# loose tubes in YBA2A



## ccuwan (Jul 9, 2008)

I have a YBA2A (EL84) and the tubes feel very loose. I think the socket is loose but I expect the socket to tube connection may be a little loose as well. Should I worry about this? They have not fallen out yet and the amp sounds awesome but they could. If I should tighten things up how would you recommend I go about this. Can I simply put some kind of pulldown mechanism on them?

Thanks
Ray


----------



## hollowbody (Jan 15, 2008)

ccuwan said:


> I have a YBA2A (EL84) and the tubes feel very loose. I think the socket is loose but I expect the socket to tube connection may be a little loose as well. Should I worry about this? They have not fallen out yet and the amp sounds awesome but they could. If I should tighten things up how would you recommend I go about this. Can I simply put some kind of pulldown mechanism on them?
> 
> Thanks
> Ray


It may depends on the type of EL84 you're using. Some are skinnier than others. I have a pair of GT EL84s that are loosey goosey in my YGM2, and a pair of TAD EL84s that fit a little more snuggly. The sockets in older amps were a bit wider to accommodate the fatter bottles of yesteryear.

As long as you don't jar the amp and cause a tube to actually fall out during operation, you should be fine, but I'd like a solution a little more road-worthy than that, so I'm interested to hear what others have to say.

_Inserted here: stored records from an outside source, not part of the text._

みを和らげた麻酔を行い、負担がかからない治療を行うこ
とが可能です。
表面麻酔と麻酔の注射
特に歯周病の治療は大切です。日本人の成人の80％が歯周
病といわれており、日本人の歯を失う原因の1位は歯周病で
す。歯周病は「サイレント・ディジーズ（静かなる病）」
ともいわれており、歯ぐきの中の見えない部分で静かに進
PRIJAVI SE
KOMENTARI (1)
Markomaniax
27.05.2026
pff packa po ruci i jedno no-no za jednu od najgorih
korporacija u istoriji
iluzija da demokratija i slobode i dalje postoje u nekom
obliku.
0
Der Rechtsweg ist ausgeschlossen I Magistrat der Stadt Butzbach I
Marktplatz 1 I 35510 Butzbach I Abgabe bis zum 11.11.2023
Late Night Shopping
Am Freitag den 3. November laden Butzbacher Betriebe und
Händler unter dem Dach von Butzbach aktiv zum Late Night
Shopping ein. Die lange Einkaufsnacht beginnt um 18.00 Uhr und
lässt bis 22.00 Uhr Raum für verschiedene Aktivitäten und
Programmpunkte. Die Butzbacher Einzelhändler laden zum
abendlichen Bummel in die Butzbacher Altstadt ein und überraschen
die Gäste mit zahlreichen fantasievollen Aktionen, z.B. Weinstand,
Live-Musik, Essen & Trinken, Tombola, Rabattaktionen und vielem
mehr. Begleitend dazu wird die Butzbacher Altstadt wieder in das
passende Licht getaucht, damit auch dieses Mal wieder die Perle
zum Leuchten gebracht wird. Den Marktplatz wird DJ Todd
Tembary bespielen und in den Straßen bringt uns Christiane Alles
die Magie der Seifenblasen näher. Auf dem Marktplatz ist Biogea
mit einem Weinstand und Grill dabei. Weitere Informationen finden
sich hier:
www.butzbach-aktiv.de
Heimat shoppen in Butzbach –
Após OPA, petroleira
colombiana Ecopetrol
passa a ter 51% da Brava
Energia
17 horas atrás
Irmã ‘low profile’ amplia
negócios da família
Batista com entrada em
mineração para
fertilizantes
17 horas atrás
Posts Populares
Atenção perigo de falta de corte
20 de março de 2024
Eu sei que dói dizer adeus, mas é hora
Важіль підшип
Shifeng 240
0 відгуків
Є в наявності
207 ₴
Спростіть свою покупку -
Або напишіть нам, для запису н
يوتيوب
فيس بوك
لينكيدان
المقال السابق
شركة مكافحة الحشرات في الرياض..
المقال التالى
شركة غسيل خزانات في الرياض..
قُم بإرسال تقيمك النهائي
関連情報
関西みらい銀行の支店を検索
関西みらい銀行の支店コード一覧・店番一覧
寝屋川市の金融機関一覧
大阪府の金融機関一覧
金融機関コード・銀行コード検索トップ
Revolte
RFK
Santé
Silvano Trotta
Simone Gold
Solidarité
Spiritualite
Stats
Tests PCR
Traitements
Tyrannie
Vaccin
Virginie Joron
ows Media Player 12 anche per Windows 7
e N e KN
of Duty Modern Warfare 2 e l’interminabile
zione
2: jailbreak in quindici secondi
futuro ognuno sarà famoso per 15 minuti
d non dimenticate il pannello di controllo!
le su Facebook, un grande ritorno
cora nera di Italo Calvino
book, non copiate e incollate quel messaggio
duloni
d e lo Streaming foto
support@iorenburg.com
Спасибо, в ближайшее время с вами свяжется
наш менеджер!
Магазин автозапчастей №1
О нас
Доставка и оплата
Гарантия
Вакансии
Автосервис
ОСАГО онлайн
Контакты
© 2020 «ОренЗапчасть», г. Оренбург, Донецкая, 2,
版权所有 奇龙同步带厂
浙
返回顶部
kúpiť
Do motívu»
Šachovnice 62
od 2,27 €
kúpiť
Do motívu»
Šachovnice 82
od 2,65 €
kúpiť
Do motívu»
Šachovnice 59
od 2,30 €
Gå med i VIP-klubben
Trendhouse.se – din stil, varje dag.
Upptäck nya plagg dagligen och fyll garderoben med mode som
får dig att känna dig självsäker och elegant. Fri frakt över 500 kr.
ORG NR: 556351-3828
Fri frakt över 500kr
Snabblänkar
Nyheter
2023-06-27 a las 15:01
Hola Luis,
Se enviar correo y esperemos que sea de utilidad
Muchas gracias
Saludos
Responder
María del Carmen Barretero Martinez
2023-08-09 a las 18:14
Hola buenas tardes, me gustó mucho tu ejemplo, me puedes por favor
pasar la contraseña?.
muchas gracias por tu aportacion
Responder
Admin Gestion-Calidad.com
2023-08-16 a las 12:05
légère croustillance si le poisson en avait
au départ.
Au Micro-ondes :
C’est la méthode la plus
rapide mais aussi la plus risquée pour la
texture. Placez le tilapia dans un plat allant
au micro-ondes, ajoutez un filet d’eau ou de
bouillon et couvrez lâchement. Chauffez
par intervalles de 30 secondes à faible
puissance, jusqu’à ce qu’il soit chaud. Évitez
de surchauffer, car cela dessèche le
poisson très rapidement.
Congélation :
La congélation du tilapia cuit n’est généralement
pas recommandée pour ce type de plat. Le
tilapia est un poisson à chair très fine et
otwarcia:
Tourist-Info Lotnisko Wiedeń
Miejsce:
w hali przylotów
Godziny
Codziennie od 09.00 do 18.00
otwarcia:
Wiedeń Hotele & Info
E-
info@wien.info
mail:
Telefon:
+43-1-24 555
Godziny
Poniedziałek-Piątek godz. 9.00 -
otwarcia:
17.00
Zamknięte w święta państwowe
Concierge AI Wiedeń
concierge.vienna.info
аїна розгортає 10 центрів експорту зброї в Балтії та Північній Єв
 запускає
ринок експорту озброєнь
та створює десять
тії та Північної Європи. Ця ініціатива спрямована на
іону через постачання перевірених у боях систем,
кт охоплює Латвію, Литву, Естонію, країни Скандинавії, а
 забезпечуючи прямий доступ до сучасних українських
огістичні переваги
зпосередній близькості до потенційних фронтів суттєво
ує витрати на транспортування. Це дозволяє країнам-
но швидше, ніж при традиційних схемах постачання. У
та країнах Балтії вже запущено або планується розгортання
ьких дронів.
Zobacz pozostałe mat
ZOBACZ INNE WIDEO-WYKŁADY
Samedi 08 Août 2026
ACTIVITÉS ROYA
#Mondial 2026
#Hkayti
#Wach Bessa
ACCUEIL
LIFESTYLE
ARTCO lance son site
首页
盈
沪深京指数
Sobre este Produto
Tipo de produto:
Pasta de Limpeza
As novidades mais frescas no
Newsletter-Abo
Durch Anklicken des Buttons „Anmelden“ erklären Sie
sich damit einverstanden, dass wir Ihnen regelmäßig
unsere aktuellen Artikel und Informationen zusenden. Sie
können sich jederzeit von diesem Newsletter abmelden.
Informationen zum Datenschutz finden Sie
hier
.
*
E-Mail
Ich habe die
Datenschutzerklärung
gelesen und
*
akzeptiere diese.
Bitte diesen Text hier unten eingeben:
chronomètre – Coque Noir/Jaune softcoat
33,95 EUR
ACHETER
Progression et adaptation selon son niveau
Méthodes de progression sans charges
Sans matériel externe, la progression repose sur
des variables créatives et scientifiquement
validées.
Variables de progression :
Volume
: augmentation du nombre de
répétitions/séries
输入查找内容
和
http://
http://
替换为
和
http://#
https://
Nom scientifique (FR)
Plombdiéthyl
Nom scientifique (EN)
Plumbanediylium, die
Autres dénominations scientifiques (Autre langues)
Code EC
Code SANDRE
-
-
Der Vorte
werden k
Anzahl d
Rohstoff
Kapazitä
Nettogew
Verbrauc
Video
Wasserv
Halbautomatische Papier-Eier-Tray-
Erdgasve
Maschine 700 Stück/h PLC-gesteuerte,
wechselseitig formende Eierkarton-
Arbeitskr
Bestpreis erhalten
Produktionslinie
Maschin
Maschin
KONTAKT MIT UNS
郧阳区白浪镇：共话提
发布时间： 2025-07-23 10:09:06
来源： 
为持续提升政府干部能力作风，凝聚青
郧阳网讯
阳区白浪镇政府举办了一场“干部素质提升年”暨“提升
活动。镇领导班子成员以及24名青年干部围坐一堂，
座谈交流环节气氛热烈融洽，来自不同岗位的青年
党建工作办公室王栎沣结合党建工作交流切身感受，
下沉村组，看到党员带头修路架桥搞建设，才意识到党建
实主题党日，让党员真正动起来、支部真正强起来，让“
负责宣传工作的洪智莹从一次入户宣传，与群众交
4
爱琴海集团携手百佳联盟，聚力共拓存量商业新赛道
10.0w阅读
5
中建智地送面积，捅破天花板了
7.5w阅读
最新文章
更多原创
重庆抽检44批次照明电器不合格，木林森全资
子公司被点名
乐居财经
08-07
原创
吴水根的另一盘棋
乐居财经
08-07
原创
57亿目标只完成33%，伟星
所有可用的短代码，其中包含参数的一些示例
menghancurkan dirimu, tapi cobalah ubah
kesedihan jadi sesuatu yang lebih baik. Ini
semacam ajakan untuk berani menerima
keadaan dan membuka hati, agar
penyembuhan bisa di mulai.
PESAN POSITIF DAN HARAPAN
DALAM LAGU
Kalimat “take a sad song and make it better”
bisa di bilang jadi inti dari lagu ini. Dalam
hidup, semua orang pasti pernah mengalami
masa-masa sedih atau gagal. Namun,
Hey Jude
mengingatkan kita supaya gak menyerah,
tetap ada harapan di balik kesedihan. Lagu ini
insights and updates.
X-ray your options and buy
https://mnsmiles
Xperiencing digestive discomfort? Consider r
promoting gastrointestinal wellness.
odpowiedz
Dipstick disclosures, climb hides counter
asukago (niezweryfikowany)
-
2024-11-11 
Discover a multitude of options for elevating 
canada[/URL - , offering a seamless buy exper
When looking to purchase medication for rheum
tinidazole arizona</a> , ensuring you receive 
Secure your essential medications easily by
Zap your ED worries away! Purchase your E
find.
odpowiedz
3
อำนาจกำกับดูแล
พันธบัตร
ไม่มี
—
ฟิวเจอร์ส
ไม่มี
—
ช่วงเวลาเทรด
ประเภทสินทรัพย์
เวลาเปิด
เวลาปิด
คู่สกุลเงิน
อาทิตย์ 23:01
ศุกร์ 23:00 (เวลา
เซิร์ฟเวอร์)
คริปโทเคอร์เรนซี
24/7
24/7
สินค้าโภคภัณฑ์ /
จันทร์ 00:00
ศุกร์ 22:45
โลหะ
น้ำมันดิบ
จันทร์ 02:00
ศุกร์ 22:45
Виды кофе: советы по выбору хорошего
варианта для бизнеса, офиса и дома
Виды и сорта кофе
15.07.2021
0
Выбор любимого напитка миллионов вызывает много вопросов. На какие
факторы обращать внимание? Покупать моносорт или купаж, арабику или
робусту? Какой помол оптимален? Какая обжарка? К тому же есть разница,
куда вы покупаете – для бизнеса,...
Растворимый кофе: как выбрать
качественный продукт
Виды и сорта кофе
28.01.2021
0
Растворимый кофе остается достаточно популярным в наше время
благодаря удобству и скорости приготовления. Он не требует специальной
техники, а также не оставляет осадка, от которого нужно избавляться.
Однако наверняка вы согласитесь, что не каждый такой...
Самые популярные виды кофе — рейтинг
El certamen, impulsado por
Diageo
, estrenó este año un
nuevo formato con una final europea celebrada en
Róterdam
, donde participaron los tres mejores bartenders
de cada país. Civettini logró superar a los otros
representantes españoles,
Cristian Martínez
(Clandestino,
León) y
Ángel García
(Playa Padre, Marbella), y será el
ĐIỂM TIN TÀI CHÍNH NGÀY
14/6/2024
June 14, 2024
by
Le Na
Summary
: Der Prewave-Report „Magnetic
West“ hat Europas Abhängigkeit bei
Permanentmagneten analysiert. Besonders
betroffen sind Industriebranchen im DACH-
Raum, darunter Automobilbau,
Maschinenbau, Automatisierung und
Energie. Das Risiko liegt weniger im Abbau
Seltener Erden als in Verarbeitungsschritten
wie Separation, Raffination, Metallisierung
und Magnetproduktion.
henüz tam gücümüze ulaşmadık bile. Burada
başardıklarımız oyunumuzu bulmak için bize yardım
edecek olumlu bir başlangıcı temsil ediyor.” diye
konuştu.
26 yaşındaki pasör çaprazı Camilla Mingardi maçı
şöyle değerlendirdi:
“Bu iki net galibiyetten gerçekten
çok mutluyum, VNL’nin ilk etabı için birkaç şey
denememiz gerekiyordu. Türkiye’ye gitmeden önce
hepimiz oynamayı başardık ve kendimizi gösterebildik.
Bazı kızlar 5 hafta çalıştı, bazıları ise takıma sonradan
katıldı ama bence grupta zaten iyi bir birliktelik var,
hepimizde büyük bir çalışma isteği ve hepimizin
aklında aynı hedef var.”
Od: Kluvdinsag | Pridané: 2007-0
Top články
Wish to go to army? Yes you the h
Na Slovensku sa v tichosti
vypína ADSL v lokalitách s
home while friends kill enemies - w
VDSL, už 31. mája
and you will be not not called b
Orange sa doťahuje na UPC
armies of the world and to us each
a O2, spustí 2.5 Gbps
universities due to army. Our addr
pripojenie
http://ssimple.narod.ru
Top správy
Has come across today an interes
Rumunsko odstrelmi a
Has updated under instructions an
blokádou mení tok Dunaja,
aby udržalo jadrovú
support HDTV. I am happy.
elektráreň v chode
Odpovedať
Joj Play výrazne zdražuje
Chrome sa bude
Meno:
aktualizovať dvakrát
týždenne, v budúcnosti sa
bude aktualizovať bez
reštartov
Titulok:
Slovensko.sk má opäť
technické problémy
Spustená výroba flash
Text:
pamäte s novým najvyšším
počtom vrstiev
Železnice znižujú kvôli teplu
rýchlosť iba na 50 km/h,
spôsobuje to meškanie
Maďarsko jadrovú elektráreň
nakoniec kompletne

The best method is likely to replace the metal doo-hickeys around the socket with the kind that have built-in springy guys to hold the tube in place. These are all technical terms, btw


----------



## ccuwan (Jul 9, 2008)

My thoughts as well....I'd like to find an easy way to 'strap em in'


----------



## WCGill (Mar 27, 2009)

AES (Antique Electronic Supply) sells spring retainers for EL84's, which I would recommend.


----------



## GTmaker (Apr 24, 2006)

I just got these spring retainers and they seem to hold things nice and snug.
Easy to install and actualy pretty cheap.
Spring Retainer for 6L6 and EL34 Types

You may want to wait and also order some tubes as I'm sure the shipping costs for just the retainers would be high. Just a thought.


----------